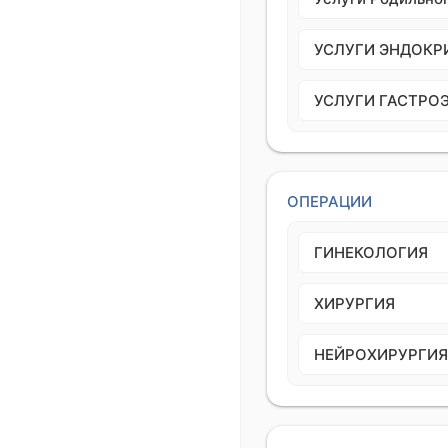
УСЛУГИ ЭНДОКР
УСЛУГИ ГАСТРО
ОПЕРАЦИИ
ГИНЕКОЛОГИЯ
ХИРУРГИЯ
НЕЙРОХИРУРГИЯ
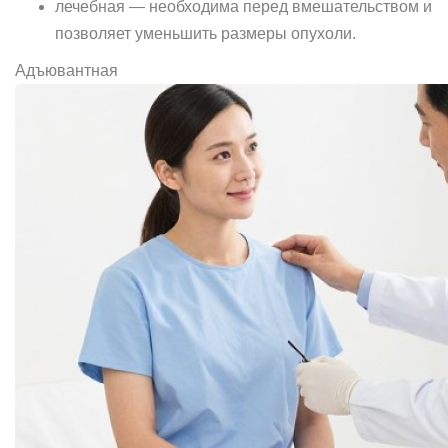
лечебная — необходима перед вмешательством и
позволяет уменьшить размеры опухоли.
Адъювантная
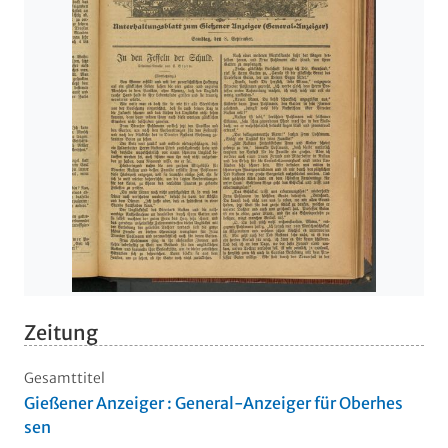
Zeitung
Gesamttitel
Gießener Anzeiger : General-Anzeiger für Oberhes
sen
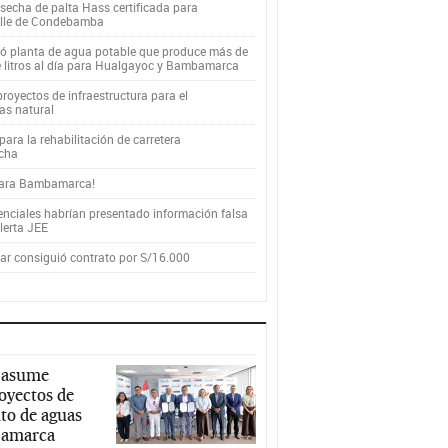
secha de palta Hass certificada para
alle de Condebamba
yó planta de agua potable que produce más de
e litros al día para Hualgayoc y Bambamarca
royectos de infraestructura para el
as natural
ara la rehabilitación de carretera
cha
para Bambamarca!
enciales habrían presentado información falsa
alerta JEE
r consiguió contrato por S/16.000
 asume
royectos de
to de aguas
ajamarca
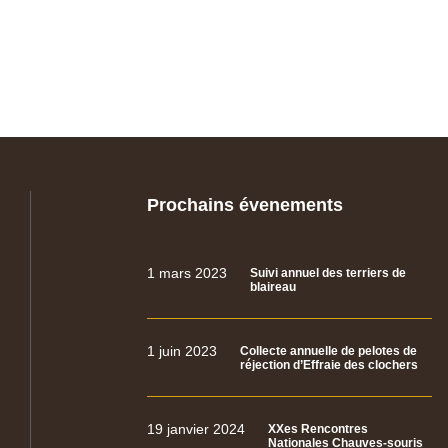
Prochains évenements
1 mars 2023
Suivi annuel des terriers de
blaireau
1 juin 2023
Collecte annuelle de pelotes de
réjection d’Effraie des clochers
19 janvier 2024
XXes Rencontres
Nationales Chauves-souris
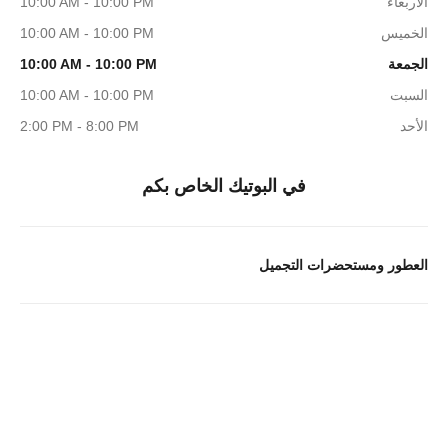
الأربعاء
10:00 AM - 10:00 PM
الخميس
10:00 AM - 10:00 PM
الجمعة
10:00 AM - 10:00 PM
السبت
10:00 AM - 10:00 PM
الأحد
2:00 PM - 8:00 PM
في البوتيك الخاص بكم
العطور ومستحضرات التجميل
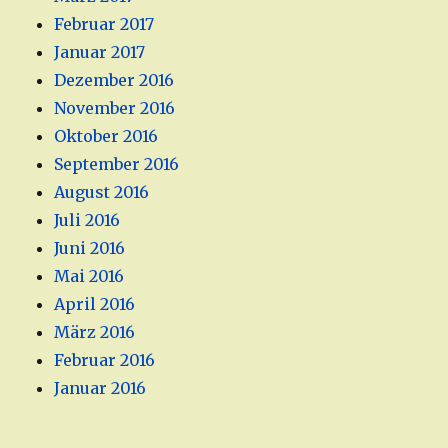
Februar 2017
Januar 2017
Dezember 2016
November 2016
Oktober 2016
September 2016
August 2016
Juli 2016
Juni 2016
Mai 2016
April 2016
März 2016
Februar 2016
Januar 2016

+++++

# Task objective:
The word "Bambamarca" is the filter: copy every line of the listing above that contains it.

# Exercise result:
e litros al día para Hualgayoc y Bambamarca
para Bambamarca!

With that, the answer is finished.